====== THE DATA ======
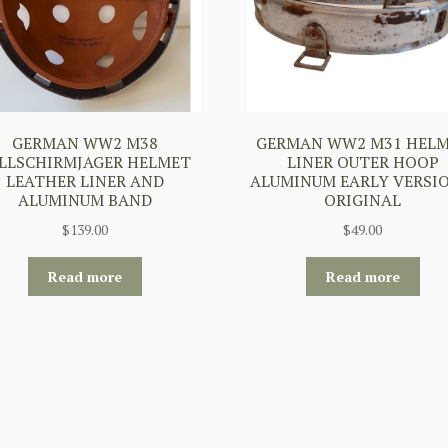
GERMAN WW2 M38
GERMAN WW2 M31 HEL
LLSCHIRMJAGER HELMET
LINER OUTER HOOP
LEATHER LINER AND
ALUMINUM EARLY VERSIO
ALUMINUM BAND
ORIGINAL
$
139.00
$
49.00
Read more
Read more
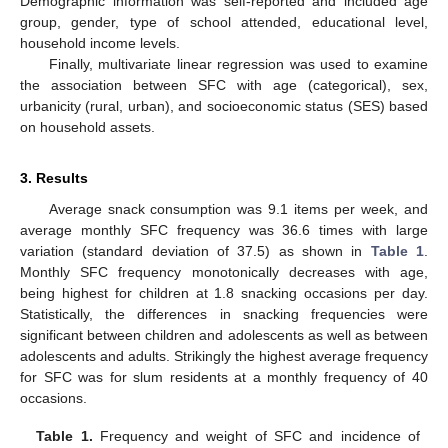
Demographic information was self-reported and included age
group, gender, type of school attended, educational level,
household income levels.
Finally, multivariate linear regression was used to examine
the association between SFC with age (categorical), sex,
urbanicity (rural, urban), and socioeconomic status (SES) based
on household assets.
3. Results
Average snack consumption was 9.1 items per week, and
average monthly SFC frequency was 36.6 times with large
variation (standard deviation of 37.5) as shown in
Table 1
.
Monthly SFC frequency monotonically decreases with age,
being highest for children at 1.8 snacking occasions per day.
Statistically, the differences in snacking frequencies were
significant between children and adolescents as well as between
adolescents and adults. Strikingly the highest average frequency
for SFC was for slum residents at a monthly frequency of 40
occasions.
Table 1.
Frequency and weight of SFC and incidence of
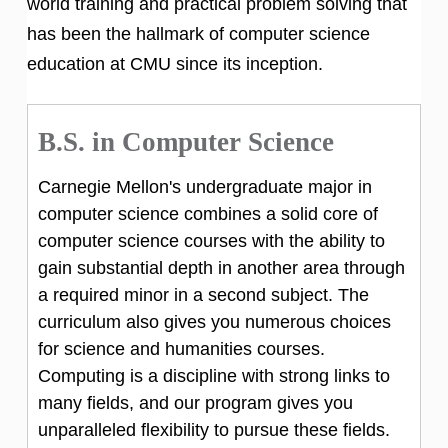
world training and practical problem solving that
has been the hallmark of computer science
education at CMU since its inception.
B.S. in Computer Science
Carnegie Mellon's undergraduate major in
computer science combines a solid core of
computer science courses with the ability to
gain substantial depth in another area through
a required minor in a second subject. The
curriculum also gives you numerous choices
for science and humanities courses.
Computing is a discipline with strong links to
many fields, and our program gives you
unparalleled flexibility to pursue these fields.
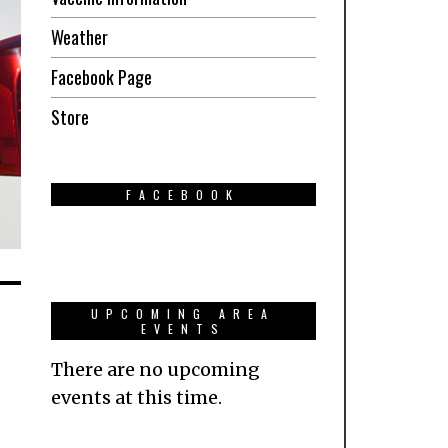
Weather
Facebook Page
Store
FACEBOOK
UPCOMING AREA
EVENTS
There are no upcoming
events at this time.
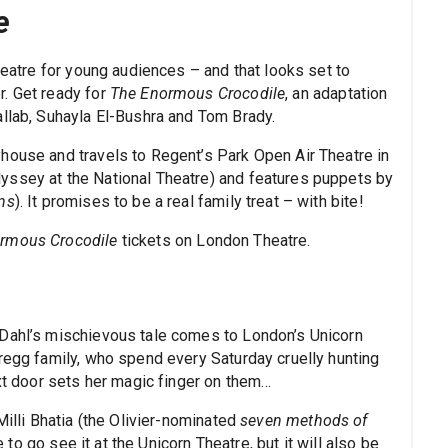
e
heatre for young audiences – and that looks set to
r. Get ready for
The Enormous Crocodile
, an adaptation
allab, Suhayla El-Bushra and Tom Brady.
house and travels to Regent’s Park Open Air Theatre in
yssey at the National Theatre) and features puppets by
ns
). It promises to be a real family treat – with bite!
rmous Crocodile
tickets on London Theatre.
 Dahl’s mischievous tale comes to London’s Unicorn
Gregg family, who spend every Saturday cruelly hunting
ext door sets her magic finger on them…
Milli Bhatia (the Olivier-nominated
seven methods of
e to go see it at the Unicorn Theatre, but it will also be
======
◆ YOUR OBJECTIVE
Please make an exact copy of the whole listing and leave out its pictures.

◆ ANSWER TO THIS TASK
GERMAN WW2 M38
GERMAN WW2 M31 HEL
LLSCHIRMJAGER HELMET
LINER OUTER HOOP
LEATHER LINER AND
ALUMINUM EARLY VERSIO
ALUMINUM BAND
ORIGINAL
$
139.00
$
49.00
Read more
Read more
Demographic information was self-reported and included age
group, gender, type of school attended, educational level,
household income levels.
Finally, multivariate linear regression was used to examine
the association between SFC with age (categorical), sex,
urbanicity (rural, urban), and socioeconomic status (SES) based
on household assets.
3. Results
Average snack consumption was 9.1 items per week, and
average monthly SFC frequency was 36.6 times with large
variation (standard deviation of 37.5) as shown in
Table 1
.
Monthly SFC frequency monotonically decreases with age,
being highest for children at 1.8 snacking occasions per day.
Statistically, the differences in snacking frequencies were
significant between children and adolescents as well as between
adolescents and adults. Strikingly the highest average frequency
for SFC was for slum residents at a monthly frequency of 40
occasions.
Table 1.
Frequency and weight of SFC and incidence of
world training and practical problem solving that
has been the hallmark of computer science
education at CMU since its inception.
B.S. in Computer Science
Carnegie Mellon's undergraduate major in
computer science combines a solid core of
computer science courses with the ability to
gain substantial depth in another area through
a required minor in a second subject. The
curriculum also gives you numerous choices
for science and humanities courses.
Computing is a discipline with strong links to
many fields, and our program gives you
unparalleled flexibility to pursue these fields.
Weather
Facebook Page
Store
FACEBOOK
UPCOMING AREA
EVENTS
There are no upcoming
events at this time.
e
heatre for young audiences – and that looks set to
r. Get ready for
The Enormous Crocodile
, an adaptation
allab, Suhayla El-Bushra and Tom Brady.
house and travels to Regent’s Park Open Air Theatre in
yssey at the National Theatre) and features puppets by
ns
). It promises to be a real family treat – with bite!
rmous Crocodile
tickets on London Theatre.
 Dahl’s mischievous tale comes to London’s Unicorn
Gregg family, who spend every Saturday cruelly hunting
ext door sets her magic finger on them…
Milli Bhatia (the Olivier-nominated
seven methods of
e to go see it at the Unicorn Theatre, but it will also be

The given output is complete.